Tego samego dnia wpadliśmy z chłopcami do Gstaad. Kiedy zabawy na śniegu nas znużyły, spaleni słońcem zawinęliśmy do knajpy, zbudowanej w skalnym żlebie na Les Diableretts. Widok sześciennego bunkra dwie mile nad poziomem morza był niezły, ale jeszcze lepsza niespodzianka czekała nas w środku: w szaroburej sali stały rzędy błękitnych, plastikowych krzesełek, zaś na stolikach leżały żółte obrusy.

Wymęczeni i spoceni, zamówiliśmy kawę.

No i sączę tę kawę, oprócz ciastka nie mam do kogo ust otworzyć, bo chłopcy utknęli przed panoramicznym oknem zwróconym na lodowiec, aż tu czuję na karku czyjś świdrujący wzrok.

A wyglądałem wtedy jak diablątko, serce można było zgubić.

Spoglądam – i kogo widzę? Pod marmurową kolumną, harmonizującą zarówno z wnętrzem, jak i zewnętrzem knajpy, siedzi ravissant szczupaczek, odziany od stóp do głowy w barwę 31 satellite od Chanel

(migocąca opiłkami srebra, perłowa miedź; używałem wówczas zwykłych perfum et cetera, więc z marszu zidentyfikowałem tak zwany modny kolor),

i uśmiecha się sympatycznie.

Dziś nie mam problemów z zawieraniem nowych przyjaźni, bo cnotą dojrzałego człowieka interesu jest otwartość. Wtedy miałem tylko dwa lata doświadczeń z kontrahentami taty, byłem podlotkiem interesu i trochę się speszyłem.

Chłopiec poczuł się zaproszony.

Gdy podszedł, wysmukły, siwooki, o pięknych rysach elfa, obok wyrośli moi chłopcy. Nieznajomy błysnął zębami, rozradowany; za plecami przybysza zakwitła piątka jego urwisów i sytuacja stała się odrobinkę napięta. Zamiast dwóch, raptem łypało na siebie dziesięciu chłopców, a każdemu źle z oczu patrzyło.

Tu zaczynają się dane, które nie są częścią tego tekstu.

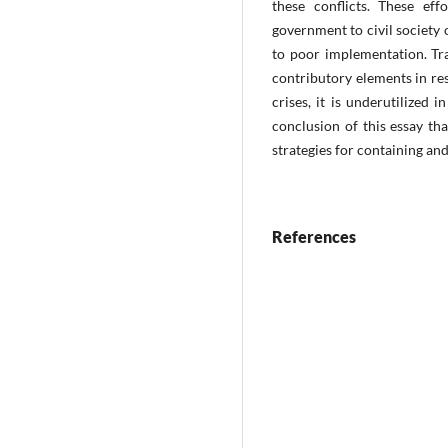
these conflicts. These ef
government to civil society 
to poor implementation. Tra
contributory elements in res
crises, it is underutilized i
conclusion of this essay th
strategies for containing an
References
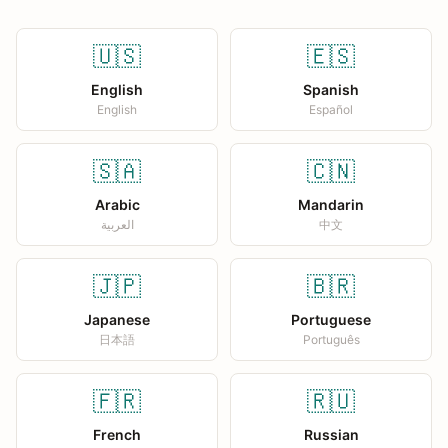
🇺🇸
🇪🇸
English
Spanish
English
Español
🇸🇦
🇨🇳
Arabic
Mandarin
العربية
中文
🇯🇵
🇧🇷
Japanese
Portuguese
日本語
Português
🇫🇷
🇷🇺
French
Russian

Dziś... mniejsza z tym. Wtedy potraktowałem ten urodzaj jako odrobinę nadmierny.

 

Zluzowaliśmy ochronę, żeby pogadać w spokoju.

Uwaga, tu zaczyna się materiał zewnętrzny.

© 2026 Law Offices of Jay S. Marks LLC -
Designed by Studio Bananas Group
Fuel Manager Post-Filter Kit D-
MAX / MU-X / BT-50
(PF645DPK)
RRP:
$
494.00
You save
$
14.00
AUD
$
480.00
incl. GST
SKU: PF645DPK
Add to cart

Nieznajomy nazywał się Joshua Fischer i był najmłodszym potomkiem starożytnego rodu maklerów z Wall Street, który od prohibicji obracał większą gotówką. Obecnie bawił w Liechtensteinie, załatwiając drugorzędną rodzinną sprawę. Czy raczej symulując, że załatwia, bo ostatnią rzeczą, na jaką ma chęć, jest załatwianie rodzinnych spraw, i chce to raz na zawsze wbić krewnym do ich zakutych, maklerskich łbów.

Ja nazywałem się wtedy Jean-Délégué Potier i byłem obywatelem Luksemburga. Tak zarządził Asłan, sobie dając francuski paszport, nazwisko Bourdon i rezydenturę w księstwie Monaco. Wobec tego wyjaśniłem koledze, że jestem najmłodszym potomkiem

(dwa razy „Bombardino”, słodziutka. Albo cztery, i ciastko)

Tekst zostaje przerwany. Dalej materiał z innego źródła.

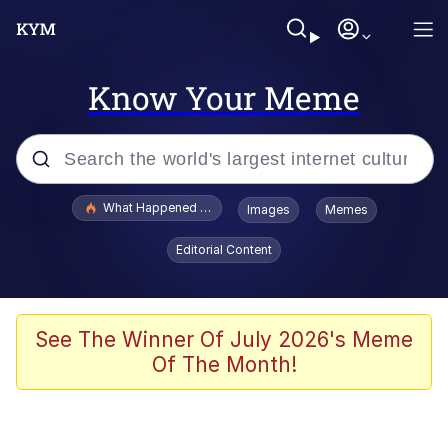
Know Your Meme
Popular searches
What Happened To Toadsworth / Toadsworth Is Dead
Images
Memes
Evelyn Smith Smiling /
Editorial Content
Evelynsmithhhhh Stare
Memes
Polyester Edit
See The Winner Of July 2026's Meme
Of The Month!
Whispering Pigeon
President Glen Powell / John Politics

starożytnego rodu bankierów z Harlange i, podobnie jak on, bawię w Liechtensteinie symulując, że załatwiam rodzinną sprawę.

Pozwól, niech zgadnę: depozyt u Gomsky’ego, na minus pół?”, zapytał Josh z szyderczym współczuciem.

Nie zaprzeczyłem. Nartnęliśmy do Gstaad, gdzie mój zamorski druh kupił namiot, latarkę i galon skondensowanego kakaowego mleka, ja natomiast mapę okolicy, kuchenkę i termos ze stali nierdzewnej, który w przydrożnej café zatankowałem do pełna. Ochrona dostała wolne, po czem skierowaliśmy krok w Alpy Pennińskie, żeby sprawdzić, czy Matterhorn naprawdę jest tak zabójczy, jak go malują.